### Instructions for the task
Where a line of the records holds the string "Cellar", copy that line.

··· Excerpted records ···

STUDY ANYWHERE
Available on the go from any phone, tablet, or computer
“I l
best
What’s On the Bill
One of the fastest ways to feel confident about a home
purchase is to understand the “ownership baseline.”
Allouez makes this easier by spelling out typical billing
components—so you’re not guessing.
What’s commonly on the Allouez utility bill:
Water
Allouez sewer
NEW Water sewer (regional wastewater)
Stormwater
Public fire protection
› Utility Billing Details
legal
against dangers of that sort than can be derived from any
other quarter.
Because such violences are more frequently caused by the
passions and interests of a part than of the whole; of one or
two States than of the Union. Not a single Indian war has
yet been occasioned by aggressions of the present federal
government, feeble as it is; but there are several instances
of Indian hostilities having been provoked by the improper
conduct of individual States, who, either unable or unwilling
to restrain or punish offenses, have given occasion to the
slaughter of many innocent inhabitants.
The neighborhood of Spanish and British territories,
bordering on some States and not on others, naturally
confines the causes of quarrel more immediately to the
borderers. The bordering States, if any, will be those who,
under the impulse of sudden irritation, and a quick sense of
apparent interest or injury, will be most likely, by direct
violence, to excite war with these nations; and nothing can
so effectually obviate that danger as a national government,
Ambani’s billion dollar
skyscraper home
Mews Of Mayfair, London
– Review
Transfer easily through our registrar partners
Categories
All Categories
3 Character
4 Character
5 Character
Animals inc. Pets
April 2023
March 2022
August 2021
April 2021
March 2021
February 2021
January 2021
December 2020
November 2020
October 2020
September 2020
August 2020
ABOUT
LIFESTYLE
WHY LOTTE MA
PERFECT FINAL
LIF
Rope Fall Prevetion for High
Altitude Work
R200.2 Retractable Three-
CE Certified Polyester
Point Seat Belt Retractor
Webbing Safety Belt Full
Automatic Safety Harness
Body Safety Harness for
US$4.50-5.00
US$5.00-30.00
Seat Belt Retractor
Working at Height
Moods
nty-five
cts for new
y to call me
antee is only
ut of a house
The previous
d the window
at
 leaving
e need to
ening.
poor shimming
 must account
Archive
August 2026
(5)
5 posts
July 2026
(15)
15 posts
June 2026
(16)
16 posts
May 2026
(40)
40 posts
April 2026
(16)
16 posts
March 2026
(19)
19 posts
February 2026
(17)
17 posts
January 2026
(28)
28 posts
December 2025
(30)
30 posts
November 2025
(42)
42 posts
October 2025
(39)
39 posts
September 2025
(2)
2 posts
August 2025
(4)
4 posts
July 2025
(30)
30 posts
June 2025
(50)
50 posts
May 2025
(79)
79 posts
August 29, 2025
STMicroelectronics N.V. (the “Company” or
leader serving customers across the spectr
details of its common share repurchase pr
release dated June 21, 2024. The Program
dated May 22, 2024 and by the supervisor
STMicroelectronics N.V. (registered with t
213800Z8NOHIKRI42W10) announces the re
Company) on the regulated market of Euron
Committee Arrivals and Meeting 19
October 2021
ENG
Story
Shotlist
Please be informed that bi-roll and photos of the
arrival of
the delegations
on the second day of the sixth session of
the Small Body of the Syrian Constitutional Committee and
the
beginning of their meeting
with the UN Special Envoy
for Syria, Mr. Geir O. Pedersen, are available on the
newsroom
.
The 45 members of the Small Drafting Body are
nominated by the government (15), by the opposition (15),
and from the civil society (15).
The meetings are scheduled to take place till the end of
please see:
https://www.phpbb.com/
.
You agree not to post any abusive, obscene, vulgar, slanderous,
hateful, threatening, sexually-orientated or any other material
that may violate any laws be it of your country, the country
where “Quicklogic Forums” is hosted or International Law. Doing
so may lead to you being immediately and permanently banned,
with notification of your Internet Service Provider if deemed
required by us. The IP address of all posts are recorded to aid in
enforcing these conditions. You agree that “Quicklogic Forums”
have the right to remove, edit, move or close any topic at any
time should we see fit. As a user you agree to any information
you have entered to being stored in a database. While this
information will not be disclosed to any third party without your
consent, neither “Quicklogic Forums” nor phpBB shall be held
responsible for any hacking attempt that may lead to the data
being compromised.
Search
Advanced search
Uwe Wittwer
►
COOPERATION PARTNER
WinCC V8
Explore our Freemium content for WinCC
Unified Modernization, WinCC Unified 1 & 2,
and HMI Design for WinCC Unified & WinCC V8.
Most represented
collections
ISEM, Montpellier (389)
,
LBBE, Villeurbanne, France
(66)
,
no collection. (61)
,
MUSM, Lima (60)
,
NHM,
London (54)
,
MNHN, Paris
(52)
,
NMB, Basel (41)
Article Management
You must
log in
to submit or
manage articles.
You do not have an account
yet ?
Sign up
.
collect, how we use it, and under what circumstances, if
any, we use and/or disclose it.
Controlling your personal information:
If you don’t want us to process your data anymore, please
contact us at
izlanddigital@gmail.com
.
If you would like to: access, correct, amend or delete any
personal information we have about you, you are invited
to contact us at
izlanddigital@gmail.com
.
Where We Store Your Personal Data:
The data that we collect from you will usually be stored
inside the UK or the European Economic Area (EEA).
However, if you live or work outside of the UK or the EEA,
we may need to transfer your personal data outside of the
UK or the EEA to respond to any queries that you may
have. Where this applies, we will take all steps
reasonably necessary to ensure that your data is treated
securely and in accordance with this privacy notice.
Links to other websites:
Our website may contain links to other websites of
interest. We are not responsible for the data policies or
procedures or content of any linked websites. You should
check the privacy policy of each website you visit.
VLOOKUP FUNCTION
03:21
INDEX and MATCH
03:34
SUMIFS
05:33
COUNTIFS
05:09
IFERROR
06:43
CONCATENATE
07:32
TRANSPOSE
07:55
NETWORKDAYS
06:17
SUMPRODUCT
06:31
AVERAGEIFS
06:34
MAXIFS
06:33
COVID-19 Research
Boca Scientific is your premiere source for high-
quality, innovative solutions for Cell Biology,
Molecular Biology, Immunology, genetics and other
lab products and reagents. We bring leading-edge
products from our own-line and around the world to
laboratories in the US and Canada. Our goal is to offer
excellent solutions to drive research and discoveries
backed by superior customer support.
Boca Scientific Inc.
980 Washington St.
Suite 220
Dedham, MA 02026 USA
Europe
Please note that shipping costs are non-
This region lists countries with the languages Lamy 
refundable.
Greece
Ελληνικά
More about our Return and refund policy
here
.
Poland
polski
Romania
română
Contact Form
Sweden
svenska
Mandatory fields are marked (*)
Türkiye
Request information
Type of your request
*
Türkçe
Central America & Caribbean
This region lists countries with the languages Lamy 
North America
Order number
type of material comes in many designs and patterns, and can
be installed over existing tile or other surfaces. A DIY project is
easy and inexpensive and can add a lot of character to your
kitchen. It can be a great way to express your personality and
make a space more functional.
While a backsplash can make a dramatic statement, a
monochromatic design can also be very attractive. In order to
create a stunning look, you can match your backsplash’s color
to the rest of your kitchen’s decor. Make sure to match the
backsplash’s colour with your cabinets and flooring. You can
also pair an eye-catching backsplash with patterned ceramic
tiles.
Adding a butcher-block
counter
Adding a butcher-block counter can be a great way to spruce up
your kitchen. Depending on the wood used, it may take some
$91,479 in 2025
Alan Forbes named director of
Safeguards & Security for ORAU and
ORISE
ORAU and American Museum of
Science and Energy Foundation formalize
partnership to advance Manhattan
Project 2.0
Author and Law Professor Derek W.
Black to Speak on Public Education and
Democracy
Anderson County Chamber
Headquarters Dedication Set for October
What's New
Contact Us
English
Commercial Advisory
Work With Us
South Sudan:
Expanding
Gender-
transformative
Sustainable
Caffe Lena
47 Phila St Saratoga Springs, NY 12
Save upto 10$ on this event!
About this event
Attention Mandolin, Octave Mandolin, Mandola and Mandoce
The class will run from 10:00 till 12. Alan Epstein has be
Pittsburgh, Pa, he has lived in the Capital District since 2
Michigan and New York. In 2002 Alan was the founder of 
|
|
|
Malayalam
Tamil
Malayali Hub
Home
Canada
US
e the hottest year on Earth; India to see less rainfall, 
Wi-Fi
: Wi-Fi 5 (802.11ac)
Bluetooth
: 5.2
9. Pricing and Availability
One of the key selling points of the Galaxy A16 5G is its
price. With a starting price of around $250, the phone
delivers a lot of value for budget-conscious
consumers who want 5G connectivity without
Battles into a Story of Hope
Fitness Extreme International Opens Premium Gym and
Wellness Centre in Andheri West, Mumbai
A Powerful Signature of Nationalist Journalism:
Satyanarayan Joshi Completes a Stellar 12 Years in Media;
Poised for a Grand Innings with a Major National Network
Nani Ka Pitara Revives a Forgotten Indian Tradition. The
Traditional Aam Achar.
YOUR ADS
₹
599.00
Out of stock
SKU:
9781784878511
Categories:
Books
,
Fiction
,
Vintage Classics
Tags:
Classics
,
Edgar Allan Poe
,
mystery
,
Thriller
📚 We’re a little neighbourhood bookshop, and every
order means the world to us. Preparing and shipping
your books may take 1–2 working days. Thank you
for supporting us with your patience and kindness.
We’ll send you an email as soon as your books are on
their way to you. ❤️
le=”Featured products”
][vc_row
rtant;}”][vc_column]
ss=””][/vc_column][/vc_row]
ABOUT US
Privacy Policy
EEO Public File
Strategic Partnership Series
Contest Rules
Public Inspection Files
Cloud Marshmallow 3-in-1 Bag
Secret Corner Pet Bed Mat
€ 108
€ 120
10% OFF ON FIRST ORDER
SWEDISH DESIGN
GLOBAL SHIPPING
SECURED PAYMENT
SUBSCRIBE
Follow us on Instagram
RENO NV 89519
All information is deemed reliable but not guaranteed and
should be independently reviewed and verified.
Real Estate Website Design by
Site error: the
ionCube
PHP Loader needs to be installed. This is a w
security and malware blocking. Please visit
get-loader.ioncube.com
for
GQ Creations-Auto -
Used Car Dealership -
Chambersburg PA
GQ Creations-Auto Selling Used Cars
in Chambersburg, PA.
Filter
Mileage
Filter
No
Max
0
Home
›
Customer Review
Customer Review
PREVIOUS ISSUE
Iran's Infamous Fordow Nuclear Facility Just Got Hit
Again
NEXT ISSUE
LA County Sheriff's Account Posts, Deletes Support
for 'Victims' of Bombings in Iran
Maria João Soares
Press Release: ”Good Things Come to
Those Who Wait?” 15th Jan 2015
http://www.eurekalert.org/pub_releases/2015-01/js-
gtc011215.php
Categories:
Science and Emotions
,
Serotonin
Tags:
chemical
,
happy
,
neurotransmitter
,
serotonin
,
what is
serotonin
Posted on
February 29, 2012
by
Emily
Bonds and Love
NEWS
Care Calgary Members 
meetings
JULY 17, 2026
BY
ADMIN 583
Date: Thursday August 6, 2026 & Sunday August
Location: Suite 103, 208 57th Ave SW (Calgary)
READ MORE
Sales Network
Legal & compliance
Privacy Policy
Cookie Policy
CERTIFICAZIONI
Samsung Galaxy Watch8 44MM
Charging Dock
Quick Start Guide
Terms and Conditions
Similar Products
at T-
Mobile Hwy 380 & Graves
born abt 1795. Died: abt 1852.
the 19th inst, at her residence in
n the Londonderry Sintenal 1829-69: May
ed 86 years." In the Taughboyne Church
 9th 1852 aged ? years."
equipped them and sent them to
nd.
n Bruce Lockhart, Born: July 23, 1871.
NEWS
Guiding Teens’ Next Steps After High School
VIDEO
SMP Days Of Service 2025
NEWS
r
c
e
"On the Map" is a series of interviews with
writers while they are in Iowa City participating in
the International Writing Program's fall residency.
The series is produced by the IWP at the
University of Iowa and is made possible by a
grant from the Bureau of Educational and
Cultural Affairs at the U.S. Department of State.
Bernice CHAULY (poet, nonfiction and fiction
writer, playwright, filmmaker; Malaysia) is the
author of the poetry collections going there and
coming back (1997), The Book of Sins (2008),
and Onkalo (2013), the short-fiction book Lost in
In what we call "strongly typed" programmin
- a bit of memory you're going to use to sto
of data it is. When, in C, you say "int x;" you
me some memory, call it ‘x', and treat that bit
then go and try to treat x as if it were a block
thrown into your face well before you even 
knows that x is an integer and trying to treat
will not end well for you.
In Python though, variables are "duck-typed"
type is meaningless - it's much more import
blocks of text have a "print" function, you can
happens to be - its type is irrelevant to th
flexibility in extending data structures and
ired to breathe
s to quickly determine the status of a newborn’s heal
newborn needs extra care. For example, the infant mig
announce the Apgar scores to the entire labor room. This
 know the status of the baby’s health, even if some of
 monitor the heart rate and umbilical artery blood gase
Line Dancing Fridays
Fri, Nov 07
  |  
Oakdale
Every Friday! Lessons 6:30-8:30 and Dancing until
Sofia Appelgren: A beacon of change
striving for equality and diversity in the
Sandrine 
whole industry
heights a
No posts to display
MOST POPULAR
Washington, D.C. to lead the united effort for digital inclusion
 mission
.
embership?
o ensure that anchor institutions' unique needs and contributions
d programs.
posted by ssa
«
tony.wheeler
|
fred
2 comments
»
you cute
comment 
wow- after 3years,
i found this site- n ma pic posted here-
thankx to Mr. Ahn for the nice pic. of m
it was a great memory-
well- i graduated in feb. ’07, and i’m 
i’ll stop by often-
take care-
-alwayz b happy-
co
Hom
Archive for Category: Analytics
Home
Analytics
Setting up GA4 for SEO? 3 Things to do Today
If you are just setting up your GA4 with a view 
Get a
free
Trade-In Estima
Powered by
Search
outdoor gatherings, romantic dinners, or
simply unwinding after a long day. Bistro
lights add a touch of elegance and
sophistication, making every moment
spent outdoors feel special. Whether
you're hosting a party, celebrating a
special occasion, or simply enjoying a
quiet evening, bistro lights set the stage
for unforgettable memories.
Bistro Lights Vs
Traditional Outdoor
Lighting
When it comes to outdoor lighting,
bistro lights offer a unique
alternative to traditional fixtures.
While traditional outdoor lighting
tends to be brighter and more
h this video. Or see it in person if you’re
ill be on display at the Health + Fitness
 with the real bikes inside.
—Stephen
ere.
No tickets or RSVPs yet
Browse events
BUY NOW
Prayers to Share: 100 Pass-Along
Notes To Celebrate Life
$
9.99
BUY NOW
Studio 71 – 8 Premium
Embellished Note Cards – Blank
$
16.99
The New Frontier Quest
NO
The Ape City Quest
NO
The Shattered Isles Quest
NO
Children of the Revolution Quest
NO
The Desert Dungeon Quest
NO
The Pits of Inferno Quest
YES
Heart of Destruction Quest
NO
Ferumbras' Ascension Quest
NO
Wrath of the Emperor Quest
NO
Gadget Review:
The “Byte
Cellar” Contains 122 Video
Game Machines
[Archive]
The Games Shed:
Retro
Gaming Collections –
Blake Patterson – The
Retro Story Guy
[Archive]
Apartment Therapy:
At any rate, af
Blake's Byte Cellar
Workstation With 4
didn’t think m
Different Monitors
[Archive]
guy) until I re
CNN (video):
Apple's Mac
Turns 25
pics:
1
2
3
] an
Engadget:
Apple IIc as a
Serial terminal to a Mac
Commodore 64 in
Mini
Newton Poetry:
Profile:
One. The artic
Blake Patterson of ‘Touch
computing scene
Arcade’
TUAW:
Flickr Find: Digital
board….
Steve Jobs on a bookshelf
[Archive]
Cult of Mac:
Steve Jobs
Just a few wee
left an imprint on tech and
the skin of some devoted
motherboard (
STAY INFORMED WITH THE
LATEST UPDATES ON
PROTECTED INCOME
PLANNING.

···

### Finished exercise
Cellar” Contains 122 Video
Blake's Byte Cellar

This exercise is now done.